[Records from a data collection]
------------

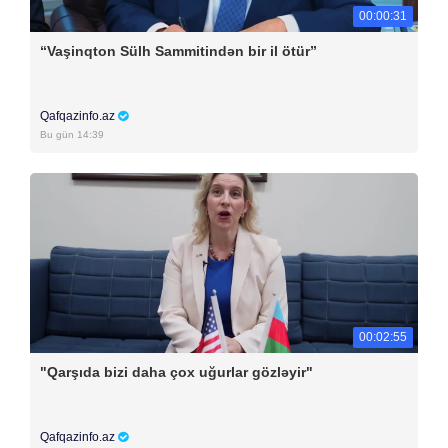
00:00:31
“Vaşinqton Sülh Sammitindən bir il ötür”
Qafqazinfo.az
Bu gün 14:39
00:02:55
"Qarşıda bizi daha çox uğurlar gözləyir"
Qafqazinfo.az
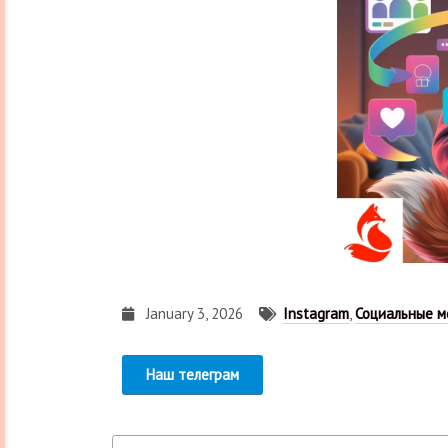
January 3, 2026
Instagram
,
Социальные 
Наш телеграм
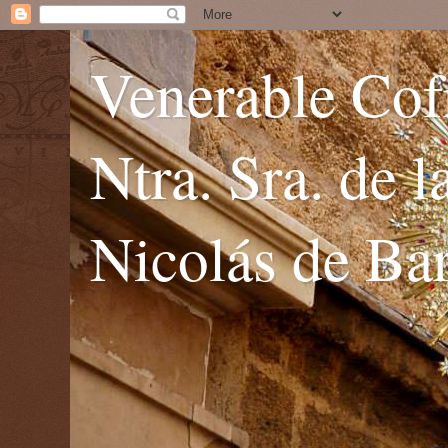
Venerable Cofr
Ntra. Sra. de 
Nicolás de Bar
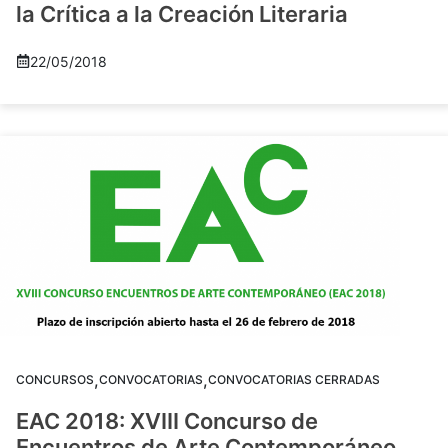
la Crítica a la Creación Literaria
22/05/2018
,
,
CONCURSOS
CONVOCATORIAS
CONVOCATORIAS CERRADAS
EAC 2018: XVIII Concurso de
Encuentros de Arte Contemporáneo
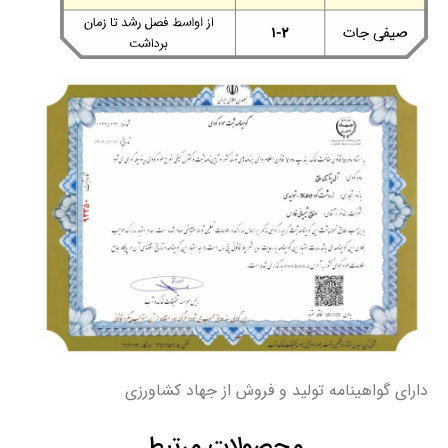
دارای گواهینامه تولید و فروش از جهاد کشاورزی
محصولات مرتبط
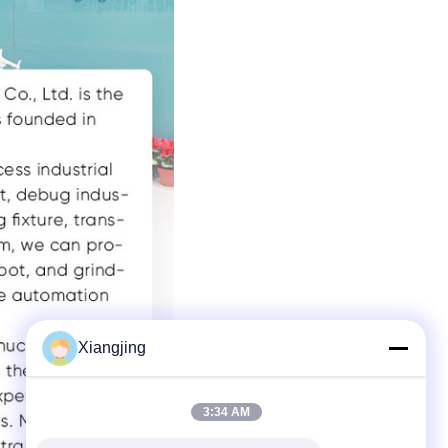
Xiangjing
3:34 AM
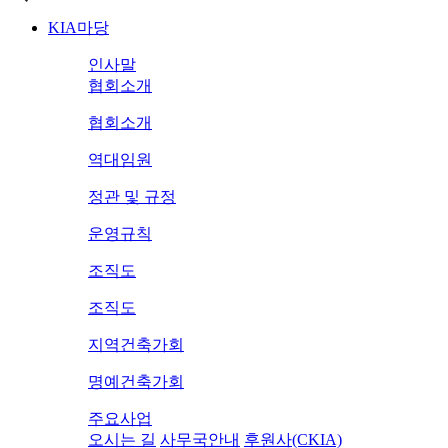
KIA마당
인사말
협회소개
협회소개
역대임원
정관 및 규정
운영규칙
조직도
조직도
지역건축가회
명예건축가회
주요사업
오시는 길
사무국안내
후원사(CKIA)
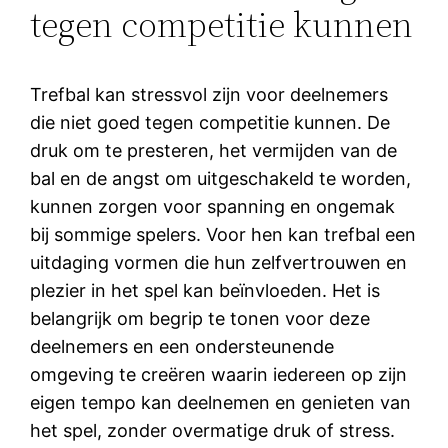
tegen competitie kunnen
Trefbal kan stressvol zijn voor deelnemers
die niet goed tegen competitie kunnen. De
druk om te presteren, het vermijden van de
bal en de angst om uitgeschakeld te worden,
kunnen zorgen voor spanning en ongemak
bij sommige spelers. Voor hen kan trefbal een
uitdaging vormen die hun zelfvertrouwen en
plezier in het spel kan beïnvloeden. Het is
belangrijk om begrip te tonen voor deze
deelnemers en een ondersteunende
omgeving te creëren waarin iedereen op zijn
eigen tempo kan deelnemen en genieten van
het spel, zonder overmatige druk of stress.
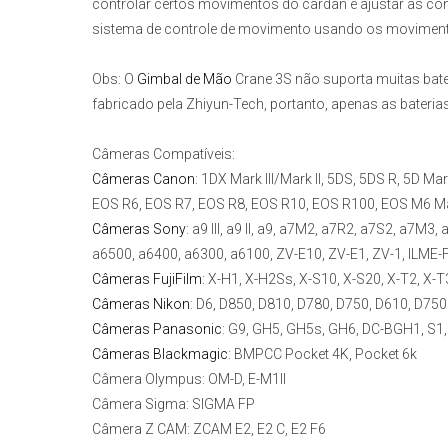
controlar certos movimentos do cardan e ajustar as co
sistema de controle de movimento usando os movimento
Obs:
O
Gimbal de Mão
Crane 3S
não suporta muitas bate
fabricado pela Zhiyun-Tech, portanto, apenas as bater
Câmeras Compatíveis:
Câmeras Canon
:
1DX Mark III/Mark II, 5DS, 5DS R, 5D Mark
EOS R6, EOS R7, EOS R8, EOS R10, EOS R100, EOS M6 Ma
Câmeras Sony
:
a9 III, a9 II, a9, a7M2, a7R2, a7S2, a7M3,
a6500, a6400, a6300, a6100, ZV-E10, ZV-E1, ZV-1, ILME
Câmeras FujiFilm
:
X-H1, X-H2Ss, X-S10, X-S20, X-T2, X-T3
Câmeras Nikon
:
D6, D850, D810, D780, D750, D610, D7500, Z
Câmeras Panasonic
: G9, GH5, GH5s, GH6, DC-BGH1, S1, 
Câmeras Blackmagic
:
BMPCC Pocket 4K, Pocket 6k
C
âmera Olympus:
OM-D, E-M1II
Câmera Sigma:
SIGMA FP
Câmera Z CAM:
ZCAM E2, E2 C, E2 F6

------------

[EXERCISE AIM]: Please repeat all of the entries above word for word, but drop any pictures.

[WRITTEN REPLY]:
00:00:31
“Vaşinqton Sülh Sammitindən bir il ötür”
Qafqazinfo.az
Bu gün 14:39
00:02:55
"Qarşıda bizi daha çox uğurlar gözləyir"
Qafqazinfo.az
January 3, 2026
Instagram
,
Социальные 
Наш телеграм
Venerable Cofr
Ntra. Sra. de 
Nicolás de Bar
la Crítica a la Creación Literaria
22/05/2018
,
,
CONCURSOS
CONVOCATORIAS
CONVOCATORIAS CERRADAS
EAC 2018: XVIII Concurso de
Encuentros de Arte Contemporáneo
دارای گواهینامه تولید و فروش از جهاد کشاورزی
محصولات مرتبط
Xiangjing
3:34 AM
KIA마당
인사말
협회소개
협회소개
역대임원
정관 및 규정
운영규칙
조직도
조직도
지역건축가회
명예건축가회
주요사업
오시는 길
사무국안내
후원사(CKIA)
tegen competitie kunnen
Trefbal kan stressvol zijn voor deelnemers
die niet goed tegen competitie kunnen. De
druk om te presteren, het vermijden van de
bal en de angst om uitgeschakeld te worden,
kunnen zorgen voor spanning en ongemak
bij sommige spelers. Voor hen kan trefbal een
uitdaging vormen die hun zelfvertrouwen en
plezier in het spel kan beïnvloeden. Het is
belangrijk om begrip te tonen voor deze
deelnemers en een ondersteunende
omgeving te creëren waarin iedereen op zijn
eigen tempo kan deelnemen en genieten van
het spel, zonder overmatige druk of stress.
controlar certos movimentos do cardan e ajustar as co
sistema de controle de movimento usando os movimento
Obs:
O
Gimbal de Mão
Crane 3S
não suporta muitas bate
fabricado pela Zhiyun-Tech, portanto, apenas as bater
Câmeras Compatíveis:
Câmeras Canon
:
1DX Mark III/Mark II, 5DS, 5DS R, 5D Mark
EOS R6, EOS R7, EOS R8, EOS R10, EOS R100, EOS M6 Ma
Câmeras Sony
:
a9 III, a9 II, a9, a7M2, a7R2, a7S2, a7M3,
a6500, a6400, a6300, a6100, ZV-E10, ZV-E1, ZV-1, ILME
Câmeras FujiFilm
:
X-H1, X-H2Ss, X-S10, X-S20, X-T2, X-T3
Câmeras Nikon
:
D6, D850, D810, D780, D750, D610, D7500, Z
Câmeras Panasonic
: G9, GH5, GH5s, GH6, DC-BGH1, S1, 
Câmeras Blackmagic
:
BMPCC Pocket 4K, Pocket 6k
C
âmera Olympus:
OM-D, E-M1II
Câmera Sigma:
SIGMA FP
Câmera Z CAM:
ZCAM E2, E2 C, E2 F6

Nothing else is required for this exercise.